**Work task**
In the material below, the lines to repeat exactly run from the one containing "Internacional" to the very last line, both included.

-- Recorded data follows --

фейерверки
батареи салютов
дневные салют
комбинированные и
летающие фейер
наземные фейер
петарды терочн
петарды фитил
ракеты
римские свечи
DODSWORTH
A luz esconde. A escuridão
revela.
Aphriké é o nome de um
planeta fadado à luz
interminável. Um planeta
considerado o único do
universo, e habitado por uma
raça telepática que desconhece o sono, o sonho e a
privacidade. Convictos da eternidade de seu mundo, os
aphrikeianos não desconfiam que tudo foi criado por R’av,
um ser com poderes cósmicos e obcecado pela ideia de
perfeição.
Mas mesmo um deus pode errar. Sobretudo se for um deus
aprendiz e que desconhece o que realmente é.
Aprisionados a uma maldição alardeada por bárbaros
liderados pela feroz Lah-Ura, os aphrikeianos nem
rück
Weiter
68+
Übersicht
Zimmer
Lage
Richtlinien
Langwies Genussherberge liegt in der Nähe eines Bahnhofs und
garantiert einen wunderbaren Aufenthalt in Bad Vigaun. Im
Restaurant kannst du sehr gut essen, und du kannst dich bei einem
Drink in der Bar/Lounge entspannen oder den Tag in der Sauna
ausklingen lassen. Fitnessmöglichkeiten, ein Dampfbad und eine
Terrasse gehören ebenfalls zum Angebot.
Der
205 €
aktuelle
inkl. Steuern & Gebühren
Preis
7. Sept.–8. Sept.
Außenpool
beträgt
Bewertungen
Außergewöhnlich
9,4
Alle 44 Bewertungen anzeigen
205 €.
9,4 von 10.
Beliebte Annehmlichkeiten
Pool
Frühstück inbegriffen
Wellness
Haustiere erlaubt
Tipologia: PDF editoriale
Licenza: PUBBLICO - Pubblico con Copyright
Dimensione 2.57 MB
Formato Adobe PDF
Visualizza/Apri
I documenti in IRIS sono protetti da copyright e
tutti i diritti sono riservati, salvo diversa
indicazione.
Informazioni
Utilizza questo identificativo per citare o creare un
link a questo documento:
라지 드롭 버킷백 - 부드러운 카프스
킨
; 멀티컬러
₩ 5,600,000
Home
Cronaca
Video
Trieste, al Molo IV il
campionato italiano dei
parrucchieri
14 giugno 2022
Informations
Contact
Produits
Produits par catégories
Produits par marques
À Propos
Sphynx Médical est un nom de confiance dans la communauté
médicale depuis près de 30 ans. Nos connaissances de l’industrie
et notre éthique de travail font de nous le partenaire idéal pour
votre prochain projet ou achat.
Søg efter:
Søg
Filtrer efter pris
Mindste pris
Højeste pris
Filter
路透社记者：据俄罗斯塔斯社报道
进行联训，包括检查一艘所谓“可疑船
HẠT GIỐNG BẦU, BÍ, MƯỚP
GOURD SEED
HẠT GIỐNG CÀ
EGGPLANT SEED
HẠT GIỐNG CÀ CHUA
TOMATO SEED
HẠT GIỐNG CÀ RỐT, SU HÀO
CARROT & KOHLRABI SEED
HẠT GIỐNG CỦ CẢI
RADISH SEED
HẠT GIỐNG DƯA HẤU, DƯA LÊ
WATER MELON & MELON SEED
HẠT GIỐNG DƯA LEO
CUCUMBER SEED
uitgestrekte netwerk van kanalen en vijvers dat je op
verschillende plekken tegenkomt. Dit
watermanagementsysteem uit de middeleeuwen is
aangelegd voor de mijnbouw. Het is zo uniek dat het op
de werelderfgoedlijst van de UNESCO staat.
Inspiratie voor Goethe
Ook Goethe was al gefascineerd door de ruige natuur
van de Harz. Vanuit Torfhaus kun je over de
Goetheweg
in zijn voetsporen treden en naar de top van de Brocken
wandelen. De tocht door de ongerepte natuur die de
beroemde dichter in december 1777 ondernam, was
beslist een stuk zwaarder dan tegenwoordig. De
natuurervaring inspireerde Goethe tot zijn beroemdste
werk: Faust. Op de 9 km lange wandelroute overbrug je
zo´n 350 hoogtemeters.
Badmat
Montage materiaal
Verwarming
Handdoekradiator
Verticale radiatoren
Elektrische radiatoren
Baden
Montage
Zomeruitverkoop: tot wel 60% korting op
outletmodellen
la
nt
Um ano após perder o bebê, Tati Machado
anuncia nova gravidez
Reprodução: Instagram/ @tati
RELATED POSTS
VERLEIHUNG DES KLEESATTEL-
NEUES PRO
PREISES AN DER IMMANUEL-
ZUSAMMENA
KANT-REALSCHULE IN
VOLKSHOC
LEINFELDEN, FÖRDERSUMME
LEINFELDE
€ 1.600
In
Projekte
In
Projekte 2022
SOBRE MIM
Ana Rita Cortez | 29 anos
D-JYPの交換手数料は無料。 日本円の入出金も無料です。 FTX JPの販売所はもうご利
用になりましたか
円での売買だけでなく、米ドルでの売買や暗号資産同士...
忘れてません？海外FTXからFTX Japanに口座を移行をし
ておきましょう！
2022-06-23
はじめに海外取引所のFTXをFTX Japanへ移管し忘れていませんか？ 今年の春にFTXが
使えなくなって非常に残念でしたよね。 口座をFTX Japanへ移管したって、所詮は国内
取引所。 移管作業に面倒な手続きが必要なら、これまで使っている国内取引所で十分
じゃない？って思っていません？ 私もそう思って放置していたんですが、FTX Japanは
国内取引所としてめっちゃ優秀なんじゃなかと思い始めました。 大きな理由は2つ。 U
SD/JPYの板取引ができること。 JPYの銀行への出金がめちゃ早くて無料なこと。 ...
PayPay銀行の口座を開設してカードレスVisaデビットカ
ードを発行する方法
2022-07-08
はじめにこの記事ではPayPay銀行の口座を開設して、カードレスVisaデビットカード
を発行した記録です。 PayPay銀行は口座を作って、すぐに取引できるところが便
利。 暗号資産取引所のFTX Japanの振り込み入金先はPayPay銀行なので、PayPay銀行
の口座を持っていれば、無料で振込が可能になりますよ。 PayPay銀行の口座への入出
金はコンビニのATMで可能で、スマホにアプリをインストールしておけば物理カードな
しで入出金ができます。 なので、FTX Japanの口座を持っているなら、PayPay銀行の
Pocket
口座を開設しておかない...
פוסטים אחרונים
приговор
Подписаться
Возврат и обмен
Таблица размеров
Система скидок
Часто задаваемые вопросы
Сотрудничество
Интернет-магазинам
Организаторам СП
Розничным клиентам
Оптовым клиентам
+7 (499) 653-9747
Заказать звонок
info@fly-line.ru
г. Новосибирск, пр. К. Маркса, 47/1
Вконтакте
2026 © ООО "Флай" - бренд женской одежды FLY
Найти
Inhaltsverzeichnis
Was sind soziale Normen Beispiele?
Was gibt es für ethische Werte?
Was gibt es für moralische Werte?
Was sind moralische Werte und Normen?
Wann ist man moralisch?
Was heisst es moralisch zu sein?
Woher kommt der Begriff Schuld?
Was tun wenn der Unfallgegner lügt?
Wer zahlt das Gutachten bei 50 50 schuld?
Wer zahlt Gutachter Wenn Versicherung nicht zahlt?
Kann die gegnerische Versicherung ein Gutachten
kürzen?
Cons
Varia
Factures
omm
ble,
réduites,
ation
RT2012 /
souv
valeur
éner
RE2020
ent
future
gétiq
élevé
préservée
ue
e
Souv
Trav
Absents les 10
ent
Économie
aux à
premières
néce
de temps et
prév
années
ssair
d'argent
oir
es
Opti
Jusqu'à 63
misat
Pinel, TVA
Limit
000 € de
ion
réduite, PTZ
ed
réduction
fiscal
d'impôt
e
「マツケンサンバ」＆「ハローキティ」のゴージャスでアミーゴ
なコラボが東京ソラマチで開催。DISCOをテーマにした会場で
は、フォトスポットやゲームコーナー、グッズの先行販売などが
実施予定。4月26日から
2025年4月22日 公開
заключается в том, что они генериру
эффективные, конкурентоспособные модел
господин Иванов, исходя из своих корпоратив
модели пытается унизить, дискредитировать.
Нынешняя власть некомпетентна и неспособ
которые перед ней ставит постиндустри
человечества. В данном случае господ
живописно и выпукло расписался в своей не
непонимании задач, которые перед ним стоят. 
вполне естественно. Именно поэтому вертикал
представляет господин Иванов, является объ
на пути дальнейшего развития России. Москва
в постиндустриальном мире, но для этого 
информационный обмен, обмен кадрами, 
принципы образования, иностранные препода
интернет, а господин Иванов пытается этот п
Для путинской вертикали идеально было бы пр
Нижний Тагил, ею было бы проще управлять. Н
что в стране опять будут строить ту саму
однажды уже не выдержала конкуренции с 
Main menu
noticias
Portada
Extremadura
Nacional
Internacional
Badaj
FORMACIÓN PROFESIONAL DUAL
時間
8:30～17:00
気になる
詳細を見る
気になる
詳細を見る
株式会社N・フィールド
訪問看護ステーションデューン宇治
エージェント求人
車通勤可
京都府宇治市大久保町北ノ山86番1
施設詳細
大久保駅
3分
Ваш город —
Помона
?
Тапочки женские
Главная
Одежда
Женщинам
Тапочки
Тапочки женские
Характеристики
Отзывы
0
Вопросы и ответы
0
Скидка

-- Recorded data concluded --

**Task output**
Internacional
Badaj
FORMACIÓN PROFESIONAL DUAL
時間
8:30～17:00
気になる
詳細を見る
気になる
詳細を見る
株式会社N・フィールド
訪問看護ステーションデューン宇治
エージェント求人
車通勤可
京都府宇治市大久保町北ノ山86番1
施設詳細
大久保駅
3分
Ваш город —
Помона
?
Тапочки женские
Главная
Одежда
Женщинам
Тапочки
Тапочки женские
Характеристики
Отзывы
0
Вопросы и ответы
0
Скидка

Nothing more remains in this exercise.